Hall of Fame says ‘no’ to Bonds, Clemens, Sosa
BY TONI GINNETTI firstname.lastname@example.org January 9, 2013 1:01PM
Cubs slugger Sammy Sosa did not receive enough votes for induction into Baseball's Hall of Fame. | Getty Images
HALL OF FAME VOTING
569 votes cast, 427 needed
Craig Biggio 388 (68.2%), Jack Morris 385 (67.7%), Jeff Bagwell 339 (59.6%), Mike Piazza 329 (57.8%), Tim Raines 297 (52.2%), Lee Smith 272 (47.8%), Curt Schilling 221 (38.8%), Roger Clemens 214 (37.6%), Barry Bonds 206 (36.2%), Edgar Martinez 204 (35.9%), Alan Trammell 191 (33.6%), Larry Walker 123 (21.6%), Fred McGriff 118 (20.7%), Dale Murphy 106 (18.6%), Mark McGwire 96 (16.9%), Don Mattingly 75 (13.2%), Sammy Sosa 71 (12.5%), Rafael Palmeiro 50 (8.8%).
By receiving fewer than 29 votes (less than 5 percent), Bernie Williams 19 (3.3%), Kenny Lofton 18 (3.2%), Sandy Alomar Jr. 16 (2.8%), Julio Franco 6 (1.1%), David Wells 5 (0.9%), Steve Finley 4 (0.7%), Shawn Green 2 (0.4%), Aaron Sele 1 (0.2%), Jeff Cirillo 0, Royce Clayton 0, Jeff Conine 0, Roberto Hernandez 0, Ryan Klesko 0, Jose Mesa 0, Reggie Sanders 0, Mike Stanton 0, Todd Walker 0, Rondell White 0 and Woody Williams 0 are no longer eligible for election by the BBWAA.
Updated: January 9, 2013 2:58PM
Baseball Hall of Fame’s first steroid-era vote went like this on Wednesday: Barry Bonds, no; Roger Clemens, no; and Sammy Sosa, no.
In fact, no one was elected for only the eighth time in Cooperstown history.
The closest was former Houston infielder Craig Biggio, but his 68 percent of the vote was short of the required 75 percent requirement.
The ballot included 37 players, including 24 newly eligible candidates.
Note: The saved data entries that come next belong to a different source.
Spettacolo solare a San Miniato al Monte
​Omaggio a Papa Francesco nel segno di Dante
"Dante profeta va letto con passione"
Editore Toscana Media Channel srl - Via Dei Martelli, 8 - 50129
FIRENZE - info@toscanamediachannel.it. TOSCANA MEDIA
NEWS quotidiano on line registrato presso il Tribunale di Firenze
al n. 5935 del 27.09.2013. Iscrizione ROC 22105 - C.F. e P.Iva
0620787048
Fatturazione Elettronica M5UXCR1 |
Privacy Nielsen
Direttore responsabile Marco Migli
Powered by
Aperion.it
But most were from what has come to be known as the Steroid Era of the game, when performance-enhancing drugs were believed to be in widespread use among a majority of players.
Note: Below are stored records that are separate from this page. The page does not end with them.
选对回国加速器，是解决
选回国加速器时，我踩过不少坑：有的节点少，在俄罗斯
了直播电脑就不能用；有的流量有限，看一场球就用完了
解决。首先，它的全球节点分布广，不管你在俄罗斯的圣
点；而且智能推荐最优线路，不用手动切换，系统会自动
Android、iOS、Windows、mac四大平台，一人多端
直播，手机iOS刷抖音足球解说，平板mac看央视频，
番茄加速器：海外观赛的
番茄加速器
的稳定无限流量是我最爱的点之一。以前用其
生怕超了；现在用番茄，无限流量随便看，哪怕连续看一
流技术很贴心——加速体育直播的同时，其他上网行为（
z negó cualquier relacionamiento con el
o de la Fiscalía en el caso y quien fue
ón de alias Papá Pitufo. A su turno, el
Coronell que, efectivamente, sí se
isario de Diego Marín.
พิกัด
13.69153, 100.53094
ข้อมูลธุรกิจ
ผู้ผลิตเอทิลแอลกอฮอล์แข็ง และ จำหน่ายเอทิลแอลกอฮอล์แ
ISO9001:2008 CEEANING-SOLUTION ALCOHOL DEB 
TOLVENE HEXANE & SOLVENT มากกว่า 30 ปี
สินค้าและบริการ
Steroid use was not banned at the time, but public criticisms, as well as concerns among a growing number of players, led to Major League Baseball and the MLB Players Assn. agreeing to include drug testing in the game, with strict suspension penalties.
Hall voting is done by members of the Baseball Writers Assn. of America with at least 10 years of service. Only general guidelines exist for election, including a rule added in 1945 on ``character, integrity and sportsmanship’’ applying to how the game was played on the field more so than off the field conduct.
After Biggio, the next closest candidates were pitcher Jack Morris (67.7 percent), Jeff Bagwell (59.6 percent), Mike Piazza (57.8 percent), Tim Raines (52.2 percent), Lee Smith (47.8 percent) and Curt Schilling (38.8 percent).
Of the most prominent new names on the ballot, Clemens and Bonds—both who went through public legal actions involved alleged steroid use—received 37.6 percent and 36.2 percent respectively.
Sosa received only 12.5 percent of the 569 votes cast.
Before Wednesday’s announcement, the Hall of Fame class of 2013 already included three new members selected by the Pre-Integration Era committee. They are player Deacon White, who played in the 1800s, umpire Hank O’Day and former Yankees owner Jacob Ruppert.
The late Tom Cheek, who was a broadcaster for the Toronto Blue Jays, will be give the Ford C. Frick Award for major contributions to baseball while sportswriter Paul Hagen of MLB.com will be presented the J.G. Taylor Spink Award for sportswriting.
Hall of Fame and Museum president Jeff Idelson acknowledged before Wednesday’s announcement that this year’s ballot generated more than the usual debate.
``Earning Hall of Fame election remains the game’s highest honor, a process that is defined as a snapshot in time, with every candidate eligible for up to 15 years, as long as he earns votes on five percent of ballots annually,’’ he said.
In the past, players were considered a ``lock’’ for the Hall if they achieved 500 home runs, 3,000 hits or, for pitchers, 300 victories. In that category would be Bonds (all time record of 762 home runs), Sosa (609 homers) and Clemens (354 wins).
But some who have achieved those numbers already have been denied election, including Mark McGwire and Rafael Palmeiro.
The Hall induction will take place July 28 in Cooperstown, NY.